Jum'at, 02 Februari 2024 - 13:56 WIB
loading...
Ketum DMSI Sebut Kandungan Vitamin Sawit Hilang Jika Dijadikan Minyak Goreng
Plt Ketua Umum DMSI, Sahat M Sinaga dalam Workshop Jurnalis Industri Hilir Sawit bertemakan Perkembangan dan Kontribusi Industri Hilir Sawit Bagi Perekonomian Indonesia di Kota Bandung. Foto: SINDOnews/Agung Bakti Sarasa
A A A
BANDUNG - Plt Ketua Umum Dewan Minyak Sawit Indonesia (DMSI), Sahat M Sinaga mengungkapkan, kesalahpahaman soal sawit yang diperuntukkan untuk minyak goreng. Padahal, saat sawit dijadikan minyak goreng otomatis kandungan vitaminnya hilang karena suhu panas.

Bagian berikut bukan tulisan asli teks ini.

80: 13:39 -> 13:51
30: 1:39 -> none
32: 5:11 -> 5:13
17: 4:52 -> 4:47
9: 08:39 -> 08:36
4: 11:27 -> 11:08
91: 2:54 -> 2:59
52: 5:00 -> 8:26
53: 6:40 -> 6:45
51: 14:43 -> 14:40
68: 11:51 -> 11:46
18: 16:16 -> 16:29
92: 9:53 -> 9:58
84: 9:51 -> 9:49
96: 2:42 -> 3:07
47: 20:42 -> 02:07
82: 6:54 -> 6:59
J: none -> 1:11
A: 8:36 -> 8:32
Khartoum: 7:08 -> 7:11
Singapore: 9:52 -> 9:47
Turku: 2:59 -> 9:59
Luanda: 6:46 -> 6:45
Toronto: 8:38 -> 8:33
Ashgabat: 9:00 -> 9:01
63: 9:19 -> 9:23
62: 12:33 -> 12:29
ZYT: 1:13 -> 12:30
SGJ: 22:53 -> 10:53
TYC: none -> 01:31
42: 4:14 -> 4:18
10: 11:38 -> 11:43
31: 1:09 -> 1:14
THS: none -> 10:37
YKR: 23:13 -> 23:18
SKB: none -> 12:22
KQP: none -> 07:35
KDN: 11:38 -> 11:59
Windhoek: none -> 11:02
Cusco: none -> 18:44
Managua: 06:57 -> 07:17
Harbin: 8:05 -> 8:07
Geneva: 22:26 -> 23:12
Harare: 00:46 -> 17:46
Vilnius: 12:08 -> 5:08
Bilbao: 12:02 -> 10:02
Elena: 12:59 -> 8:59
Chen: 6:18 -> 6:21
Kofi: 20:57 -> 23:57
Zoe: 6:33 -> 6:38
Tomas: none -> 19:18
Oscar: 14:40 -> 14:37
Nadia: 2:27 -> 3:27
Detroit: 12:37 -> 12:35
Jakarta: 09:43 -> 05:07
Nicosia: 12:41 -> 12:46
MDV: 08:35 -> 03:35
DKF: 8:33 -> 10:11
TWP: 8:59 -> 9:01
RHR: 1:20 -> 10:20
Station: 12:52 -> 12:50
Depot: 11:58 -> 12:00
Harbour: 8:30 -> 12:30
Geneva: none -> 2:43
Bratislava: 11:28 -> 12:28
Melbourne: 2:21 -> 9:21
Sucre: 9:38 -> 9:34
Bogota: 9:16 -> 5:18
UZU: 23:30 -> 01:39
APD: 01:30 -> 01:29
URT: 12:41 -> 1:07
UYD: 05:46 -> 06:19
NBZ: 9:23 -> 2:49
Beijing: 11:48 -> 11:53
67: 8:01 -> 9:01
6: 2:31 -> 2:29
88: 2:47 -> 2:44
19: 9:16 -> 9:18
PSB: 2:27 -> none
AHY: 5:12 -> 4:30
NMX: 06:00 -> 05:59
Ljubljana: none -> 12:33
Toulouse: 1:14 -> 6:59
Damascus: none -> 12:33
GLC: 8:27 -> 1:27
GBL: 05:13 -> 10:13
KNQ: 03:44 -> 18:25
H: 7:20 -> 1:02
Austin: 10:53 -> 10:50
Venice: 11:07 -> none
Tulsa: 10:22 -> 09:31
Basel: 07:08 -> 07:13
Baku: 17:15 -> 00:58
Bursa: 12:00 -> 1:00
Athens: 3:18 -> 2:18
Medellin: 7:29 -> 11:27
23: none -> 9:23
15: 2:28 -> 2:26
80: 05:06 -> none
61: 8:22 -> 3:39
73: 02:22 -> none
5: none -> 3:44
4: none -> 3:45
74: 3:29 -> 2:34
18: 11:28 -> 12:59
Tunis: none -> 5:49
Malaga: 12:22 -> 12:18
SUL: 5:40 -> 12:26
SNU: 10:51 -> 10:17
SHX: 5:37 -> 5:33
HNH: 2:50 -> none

Hal tersebut diungkapkan Sahat dalam Workshop Jurnalis Industri Hilir Sawit bertemakan “Perkembangan dan Kontribusi Industri Hilir Sawit Bagi Perekonomian Indonesia” pada 31 Januari – 2 Februari 2024 di Bandung.

Sahat mengatakan, sawit mengandung kadar β-carotene serta tokoferol dan tocotrienol yang relatif tinggi. β-carotene merupakan sumber vitamin A dan antioksidan sedangkan tokoferol dan tocotrienol yang merupakan salah satu golongan vitamin E yang berasal dari tumbuhan yang juga dapat berperan sebagai antioksidan.



”Sawit menghasilkan vitamin A yang 15 kali dari wortel dan vitamin E yang 20 kali dari minyak olive. Minyak zaitun hanya mengandung vitamin E sebesar 51 ppm, sementara kandungan vitamin E minyak sawit jauh lebih tinggi yakni 1172 ppm. Padahal, harga olive oil jauh lebih mahal dibanding sawit,” kata Sahat, Kamis (1/2/2024).

Selain itu, sawit juga bisa menjadi minyak bernutrisi tinggi melebihi minyak nabati lainnya melalui pengolahan secara dry process. Ia menyebut, dengan ditemukannya teknologi dry-process, proses ini mampu menjaga nutrisi alami tetap tinggi, sewaktu mengolah tandan buah segar sawit jadi minyak sawit DPFO (Degummed Palm Fruit Oil).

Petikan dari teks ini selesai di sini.